After the experiment is completed, the data analysis begins. The first line in the analysis of variance (ANOVA) will be a Block sum of squares. This is the amount of variation in the data that is due to the block-to-block differences. This noise is removed from the total sum of squares before any other effects are calculated. Note: Since blocking is a restriction on the randomization of the runs, this violates one of the ANOVA assumptions (independent residuals) and no F-test for statistical significance is done. Once the block variation is removed, the model terms can be tested against a smaller residual error. This allows factor effects to stand out more, strengthening their statistical significance.

Example showing the advantage of blocking:

In this example, a 16-blend mixture experiment aimed at fitting a special-cubic model is completed over 2 days. The formulators expect appreciable day-to-day variation. Therefore, they build a 16-run blocked design (8-runs per day). Here is the ANOVA:

ANOVA1.png

The adjusted R² = 0.8884 and the predicted R² = 0.7425. Due to the blocking, the day-to-day variation (sum of squares of 20.48) is removed. This increases the sensitivity of the remaining tests, resulting in an outstanding predictive model!

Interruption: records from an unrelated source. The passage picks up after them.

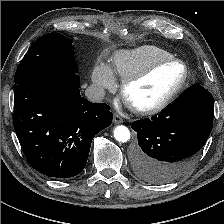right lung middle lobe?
Instances as JSON below:
<instances>
[{
	"label": "right lung middle lobe",
	"mask_w": 224,
	"mask_h": 224,
	"mask_svg": "<svg viewBox=\"0 0 224 224\" xmlns=\"http://www.w3.org/2000/svg\"><path fill=\"white\" fill-rule=\"evenodd\" d=\"M72 40L59 33L38 38L20 62L14 77V90L29 78L47 72H77Z\"/></svg>",
	"instance_id": "right-lung-middle-lobe-1"
}]
</instances>
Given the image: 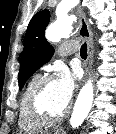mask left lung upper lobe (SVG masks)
Returning a JSON list of instances; mask_svg holds the SVG:
<instances>
[{
    "mask_svg": "<svg viewBox=\"0 0 116 134\" xmlns=\"http://www.w3.org/2000/svg\"><path fill=\"white\" fill-rule=\"evenodd\" d=\"M49 19L50 12L42 10L36 13L29 22L18 75L19 89L23 88L30 76L47 63L54 53L53 46L47 42L44 36Z\"/></svg>",
    "mask_w": 116,
    "mask_h": 134,
    "instance_id": "left-lung-upper-lobe-1",
    "label": "left lung upper lobe"
}]
</instances>
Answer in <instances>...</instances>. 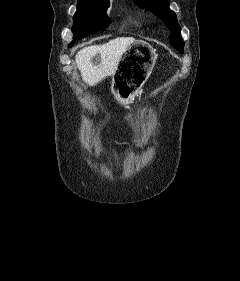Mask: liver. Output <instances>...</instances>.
<instances>
[{
  "label": "liver",
  "instance_id": "1",
  "mask_svg": "<svg viewBox=\"0 0 240 281\" xmlns=\"http://www.w3.org/2000/svg\"><path fill=\"white\" fill-rule=\"evenodd\" d=\"M135 41L133 37H118L107 43L84 47L75 56L82 80L95 86L116 73L126 49Z\"/></svg>",
  "mask_w": 240,
  "mask_h": 281
}]
</instances>
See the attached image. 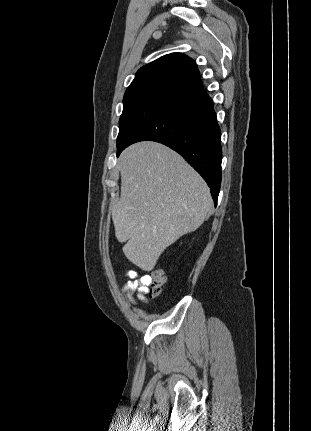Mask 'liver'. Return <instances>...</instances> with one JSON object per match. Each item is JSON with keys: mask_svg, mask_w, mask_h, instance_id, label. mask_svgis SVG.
Wrapping results in <instances>:
<instances>
[{"mask_svg": "<svg viewBox=\"0 0 311 431\" xmlns=\"http://www.w3.org/2000/svg\"><path fill=\"white\" fill-rule=\"evenodd\" d=\"M120 200L112 208L118 241L129 261L150 271L162 251L195 231L213 204L201 176L170 148L139 142L118 158Z\"/></svg>", "mask_w": 311, "mask_h": 431, "instance_id": "1", "label": "liver"}]
</instances>
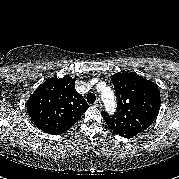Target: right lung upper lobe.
<instances>
[{
    "mask_svg": "<svg viewBox=\"0 0 179 179\" xmlns=\"http://www.w3.org/2000/svg\"><path fill=\"white\" fill-rule=\"evenodd\" d=\"M76 78H51L27 102L28 114L41 131L59 135L73 126L89 108L74 88Z\"/></svg>",
    "mask_w": 179,
    "mask_h": 179,
    "instance_id": "obj_1",
    "label": "right lung upper lobe"
}]
</instances>
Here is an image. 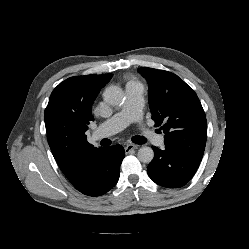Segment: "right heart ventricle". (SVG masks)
<instances>
[{"instance_id":"1","label":"right heart ventricle","mask_w":249,"mask_h":249,"mask_svg":"<svg viewBox=\"0 0 249 249\" xmlns=\"http://www.w3.org/2000/svg\"><path fill=\"white\" fill-rule=\"evenodd\" d=\"M130 85H140V84L136 80H130L128 81L127 86H130Z\"/></svg>"}]
</instances>
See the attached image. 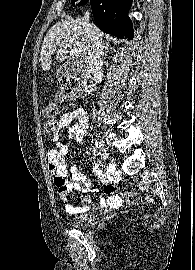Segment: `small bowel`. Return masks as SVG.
<instances>
[{
    "label": "small bowel",
    "instance_id": "obj_1",
    "mask_svg": "<svg viewBox=\"0 0 195 270\" xmlns=\"http://www.w3.org/2000/svg\"><path fill=\"white\" fill-rule=\"evenodd\" d=\"M87 126L88 117L82 108L66 112L57 123V132L53 136L54 147L47 152L48 168L53 175V182L58 189L60 198L66 201L73 191L82 192L81 205H66V211L69 214H80L89 208L91 200L88 192L92 191V185L87 177L80 172L78 163L67 168L68 146L59 142L58 132L63 128H68V136L80 143L86 137ZM109 172L114 179L116 177L114 166H111ZM101 179L105 183L104 192L107 198H100L99 205L119 208L123 203L122 196L118 194V190L113 184L108 183L105 176Z\"/></svg>",
    "mask_w": 195,
    "mask_h": 270
}]
</instances>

What if these formulators had not thought of blocking and, instead, simply, run the experiment in a completely randomized order over two days? The ANOVA (again for the designed-for special-cubic mixture model) now looks like this:

ANOVA2.png

The model is greatly degraded, with adjusted R² = 0.5487, and predicted R² = 0.0819 and includes many insignificant terms. While the blocked model shown above explains 74% of the variation in predictions (the predicted R-Square), the unblocked model explains only 8% of the variation in predictions, leaving 92% unexplained. Due to the randomization of the runs, the day-to-day variation pollutes all the effects, thus reducing the prediction ability of the model.

Conclusion:

Blocks are like an insurance policy – they cost a little, and often aren’t required. However, when they are needed (block differences large) they can be immensely helpful for sorting out the real effects and making better predictions. Now that you know about blocking, consider whether it is needed to make the most of your next experiment.

Blocking FAQs:

How many runs should be in a block?

My rule-of-thumb is that a block should have at least 4 runs. If the block size is smaller, then don’t use blocking. In that case, the variable is simply another source of variation in the process.

Can I block a design after I’ve run it?

You cannot statistically add blocks to a design after it is completed. This must be planned into the design at the building stage. However, Design-Expert has sophisticated analysis tools and can analyze a block effect even if it was not done perfectly (added to the design after running the experiment). In this case, use Design Evaluation to check the aliasing with the blocks, watching for main effects or two-factor interactions (2FI).

Are there any assumptions being made about the blocks?

There is an assumption that the difference between the blocks is a simple linear shift in the data, and that this variable does not interact with any other variable.

I want to restrict the randomization of my factor because it is hard to change the setting with every run. Can I use blocking to do this?

No! Only block on variables that you are not studying. If you need to restrict the randomization of a factor, consider using a split-plot design.